↓↓↓

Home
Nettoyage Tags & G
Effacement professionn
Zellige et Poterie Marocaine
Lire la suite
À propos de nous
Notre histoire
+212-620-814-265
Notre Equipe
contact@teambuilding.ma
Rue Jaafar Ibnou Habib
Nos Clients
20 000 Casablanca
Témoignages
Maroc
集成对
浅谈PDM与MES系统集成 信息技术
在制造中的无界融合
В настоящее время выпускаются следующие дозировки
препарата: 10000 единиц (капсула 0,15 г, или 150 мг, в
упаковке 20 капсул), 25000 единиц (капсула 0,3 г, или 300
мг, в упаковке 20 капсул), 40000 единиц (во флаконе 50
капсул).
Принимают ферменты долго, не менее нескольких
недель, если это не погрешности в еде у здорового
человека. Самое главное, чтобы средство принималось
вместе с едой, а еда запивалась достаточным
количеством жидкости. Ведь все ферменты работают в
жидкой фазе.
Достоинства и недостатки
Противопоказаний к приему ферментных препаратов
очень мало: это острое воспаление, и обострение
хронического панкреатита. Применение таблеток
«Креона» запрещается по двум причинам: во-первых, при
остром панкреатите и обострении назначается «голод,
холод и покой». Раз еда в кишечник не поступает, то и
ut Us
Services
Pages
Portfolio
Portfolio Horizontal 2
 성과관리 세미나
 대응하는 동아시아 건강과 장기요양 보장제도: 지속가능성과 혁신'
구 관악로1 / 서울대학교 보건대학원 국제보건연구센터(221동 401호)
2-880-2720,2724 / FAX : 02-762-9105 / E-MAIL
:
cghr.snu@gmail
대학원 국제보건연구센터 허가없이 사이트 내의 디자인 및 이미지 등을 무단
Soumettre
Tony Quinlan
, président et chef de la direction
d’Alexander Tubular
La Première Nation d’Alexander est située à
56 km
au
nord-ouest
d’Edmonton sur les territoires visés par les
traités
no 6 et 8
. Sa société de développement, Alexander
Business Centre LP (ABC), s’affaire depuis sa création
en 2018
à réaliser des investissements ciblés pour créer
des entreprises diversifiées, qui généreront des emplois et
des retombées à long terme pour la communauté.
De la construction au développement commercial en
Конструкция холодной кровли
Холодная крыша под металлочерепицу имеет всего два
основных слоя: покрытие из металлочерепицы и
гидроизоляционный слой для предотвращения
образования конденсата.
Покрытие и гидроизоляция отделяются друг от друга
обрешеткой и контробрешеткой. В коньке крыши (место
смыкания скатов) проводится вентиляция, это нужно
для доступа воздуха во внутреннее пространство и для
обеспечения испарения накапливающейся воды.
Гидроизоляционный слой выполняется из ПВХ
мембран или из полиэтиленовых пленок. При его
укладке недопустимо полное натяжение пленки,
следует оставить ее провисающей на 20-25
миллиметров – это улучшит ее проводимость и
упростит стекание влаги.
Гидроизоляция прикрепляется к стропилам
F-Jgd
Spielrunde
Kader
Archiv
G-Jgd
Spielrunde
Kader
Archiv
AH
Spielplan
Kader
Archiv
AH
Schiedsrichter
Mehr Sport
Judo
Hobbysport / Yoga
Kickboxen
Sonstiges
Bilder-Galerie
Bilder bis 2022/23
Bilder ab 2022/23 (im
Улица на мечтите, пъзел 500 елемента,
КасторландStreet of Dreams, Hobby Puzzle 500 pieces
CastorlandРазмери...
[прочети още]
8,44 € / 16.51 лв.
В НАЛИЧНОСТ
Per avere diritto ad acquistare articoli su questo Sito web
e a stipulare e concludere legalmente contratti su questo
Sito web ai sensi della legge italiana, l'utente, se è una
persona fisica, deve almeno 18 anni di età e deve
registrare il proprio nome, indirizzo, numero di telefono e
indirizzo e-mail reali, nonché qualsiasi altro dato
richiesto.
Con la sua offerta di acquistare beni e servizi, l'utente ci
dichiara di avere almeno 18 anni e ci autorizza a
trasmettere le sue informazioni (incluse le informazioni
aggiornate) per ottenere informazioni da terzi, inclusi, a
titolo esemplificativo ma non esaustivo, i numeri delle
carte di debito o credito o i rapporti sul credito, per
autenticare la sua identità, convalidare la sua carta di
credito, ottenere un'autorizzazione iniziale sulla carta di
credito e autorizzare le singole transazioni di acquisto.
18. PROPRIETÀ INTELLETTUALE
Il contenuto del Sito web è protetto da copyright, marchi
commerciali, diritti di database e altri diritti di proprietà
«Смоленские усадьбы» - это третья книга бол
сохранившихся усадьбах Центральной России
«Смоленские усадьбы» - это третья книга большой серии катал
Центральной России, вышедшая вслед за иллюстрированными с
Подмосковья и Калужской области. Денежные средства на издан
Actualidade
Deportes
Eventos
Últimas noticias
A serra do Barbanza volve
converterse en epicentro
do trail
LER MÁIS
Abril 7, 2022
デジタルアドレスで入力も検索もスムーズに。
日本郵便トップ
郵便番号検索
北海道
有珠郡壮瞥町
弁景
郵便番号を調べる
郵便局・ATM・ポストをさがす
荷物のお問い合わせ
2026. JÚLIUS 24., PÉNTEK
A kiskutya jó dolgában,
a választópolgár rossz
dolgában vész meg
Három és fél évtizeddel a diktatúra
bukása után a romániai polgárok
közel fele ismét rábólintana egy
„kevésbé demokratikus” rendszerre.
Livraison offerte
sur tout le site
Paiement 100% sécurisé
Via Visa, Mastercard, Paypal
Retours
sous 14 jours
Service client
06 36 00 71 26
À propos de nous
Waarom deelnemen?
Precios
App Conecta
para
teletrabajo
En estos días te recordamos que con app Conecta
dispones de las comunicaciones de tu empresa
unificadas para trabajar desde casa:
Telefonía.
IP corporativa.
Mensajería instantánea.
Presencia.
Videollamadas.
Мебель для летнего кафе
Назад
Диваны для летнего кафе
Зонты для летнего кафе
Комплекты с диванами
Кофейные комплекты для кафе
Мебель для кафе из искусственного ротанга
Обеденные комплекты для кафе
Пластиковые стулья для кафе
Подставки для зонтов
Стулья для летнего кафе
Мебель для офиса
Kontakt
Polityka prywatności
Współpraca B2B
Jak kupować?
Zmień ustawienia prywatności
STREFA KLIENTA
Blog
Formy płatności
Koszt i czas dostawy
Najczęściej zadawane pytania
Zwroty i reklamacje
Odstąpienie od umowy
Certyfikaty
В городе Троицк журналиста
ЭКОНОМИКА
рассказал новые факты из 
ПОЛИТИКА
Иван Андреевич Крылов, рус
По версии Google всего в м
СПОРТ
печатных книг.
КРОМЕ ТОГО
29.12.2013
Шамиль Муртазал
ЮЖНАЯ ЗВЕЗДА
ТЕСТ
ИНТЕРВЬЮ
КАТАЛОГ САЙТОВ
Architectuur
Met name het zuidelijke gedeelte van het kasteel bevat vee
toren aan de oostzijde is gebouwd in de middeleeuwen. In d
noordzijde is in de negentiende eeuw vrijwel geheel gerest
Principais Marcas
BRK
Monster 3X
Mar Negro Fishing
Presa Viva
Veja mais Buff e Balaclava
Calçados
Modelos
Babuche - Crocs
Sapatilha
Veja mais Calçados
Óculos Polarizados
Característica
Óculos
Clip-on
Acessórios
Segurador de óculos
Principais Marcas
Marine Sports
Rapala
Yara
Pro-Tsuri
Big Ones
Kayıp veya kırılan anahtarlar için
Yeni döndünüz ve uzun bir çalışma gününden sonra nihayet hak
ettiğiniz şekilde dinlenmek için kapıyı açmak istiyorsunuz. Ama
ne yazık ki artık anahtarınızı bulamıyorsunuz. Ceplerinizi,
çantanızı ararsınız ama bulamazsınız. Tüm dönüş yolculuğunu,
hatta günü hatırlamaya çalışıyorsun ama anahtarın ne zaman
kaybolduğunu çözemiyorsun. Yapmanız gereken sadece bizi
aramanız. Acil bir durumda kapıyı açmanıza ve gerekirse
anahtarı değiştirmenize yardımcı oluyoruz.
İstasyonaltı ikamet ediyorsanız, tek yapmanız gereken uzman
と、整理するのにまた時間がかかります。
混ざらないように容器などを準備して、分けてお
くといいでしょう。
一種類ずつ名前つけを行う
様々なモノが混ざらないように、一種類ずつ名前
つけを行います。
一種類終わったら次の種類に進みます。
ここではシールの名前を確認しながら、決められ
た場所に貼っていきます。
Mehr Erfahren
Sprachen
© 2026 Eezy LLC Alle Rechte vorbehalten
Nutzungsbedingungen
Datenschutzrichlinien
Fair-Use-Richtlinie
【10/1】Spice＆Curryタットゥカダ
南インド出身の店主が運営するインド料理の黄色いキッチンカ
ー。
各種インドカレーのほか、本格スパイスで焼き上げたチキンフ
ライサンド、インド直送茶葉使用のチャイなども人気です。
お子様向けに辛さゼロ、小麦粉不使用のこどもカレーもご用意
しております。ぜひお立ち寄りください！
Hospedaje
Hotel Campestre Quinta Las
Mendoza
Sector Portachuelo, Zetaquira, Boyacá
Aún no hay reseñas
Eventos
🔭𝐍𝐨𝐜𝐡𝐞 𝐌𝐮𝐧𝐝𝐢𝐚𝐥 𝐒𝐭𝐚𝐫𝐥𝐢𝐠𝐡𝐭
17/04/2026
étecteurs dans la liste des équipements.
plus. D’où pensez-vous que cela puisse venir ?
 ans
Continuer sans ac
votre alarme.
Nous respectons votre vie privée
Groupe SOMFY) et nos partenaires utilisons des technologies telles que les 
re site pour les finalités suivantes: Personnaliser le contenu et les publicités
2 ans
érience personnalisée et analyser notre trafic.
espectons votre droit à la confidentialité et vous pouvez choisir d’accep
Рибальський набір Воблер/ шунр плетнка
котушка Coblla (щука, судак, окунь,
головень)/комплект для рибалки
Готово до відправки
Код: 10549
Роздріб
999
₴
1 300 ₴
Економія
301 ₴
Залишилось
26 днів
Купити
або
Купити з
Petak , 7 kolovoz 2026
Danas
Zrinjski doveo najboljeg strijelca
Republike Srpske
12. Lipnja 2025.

↑↑↑

* **ASSIGNMENT**: Could you print the lines of the records above from the one containing "hatta günü hatırlamaya" through the last, exactly and with no additions?

* **RESPONSE**:
hatta günü hatırlamaya çalışıyorsun ama anahtarın ne zaman
kaybolduğunu çözemiyorsun. Yapmanız gereken sadece bizi
aramanız. Acil bir durumda kapıyı açmanıza ve gerekirse
anahtarı değiştirmenize yardımcı oluyoruz.
İstasyonaltı ikamet ediyorsanız, tek yapmanız gereken uzman
と、整理するのにまた時間がかかります。
混ざらないように容器などを準備して、分けてお
くといいでしょう。
一種類ずつ名前つけを行う
様々なモノが混ざらないように、一種類ずつ名前
つけを行います。
一種類終わったら次の種類に進みます。
ここではシールの名前を確認しながら、決められ
た場所に貼っていきます。
Mehr Erfahren
Sprachen
© 2026 Eezy LLC Alle Rechte vorbehalten
Nutzungsbedingungen
Datenschutzrichlinien
Fair-Use-Richtlinie
【10/1】Spice＆Curryタットゥカダ
南インド出身の店主が運営するインド料理の黄色いキッチンカ
ー。
各種インドカレーのほか、本格スパイスで焼き上げたチキンフ
ライサンド、インド直送茶葉使用のチャイなども人気です。
お子様向けに辛さゼロ、小麦粉不使用のこどもカレーもご用意
しております。ぜひお立ち寄りください！
Hospedaje
Hotel Campestre Quinta Las
Mendoza
Sector Portachuelo, Zetaquira, Boyacá
Aún no hay reseñas
Eventos
🔭𝐍𝐨𝐜𝐡𝐞 𝐌𝐮𝐧𝐝𝐢𝐚𝐥 𝐒𝐭𝐚𝐫𝐥𝐢𝐠𝐡𝐭
17/04/2026
étecteurs dans la liste des équipements.
plus. D’où pensez-vous que cela puisse venir ?
 ans
Continuer sans ac
votre alarme.
Nous respectons votre vie privée
Groupe SOMFY) et nos partenaires utilisons des technologies telles que les 
re site pour les finalités suivantes: Personnaliser le contenu et les publicités
2 ans
érience personnalisée et analyser notre trafic.
espectons votre droit à la confidentialité et vous pouvez choisir d’accep
Рибальський набір Воблер/ шунр плетнка
котушка Coblla (щука, судак, окунь,
головень)/комплект для рибалки
Готово до відправки
Код: 10549
Роздріб
999
₴
1 300 ₴
Економія
301 ₴
Залишилось
26 днів
Купити
або
Купити з
Petak , 7 kolovoz 2026
Danas
Zrinjski doveo najboljeg strijelca
Republike Srpske
12. Lipnja 2025.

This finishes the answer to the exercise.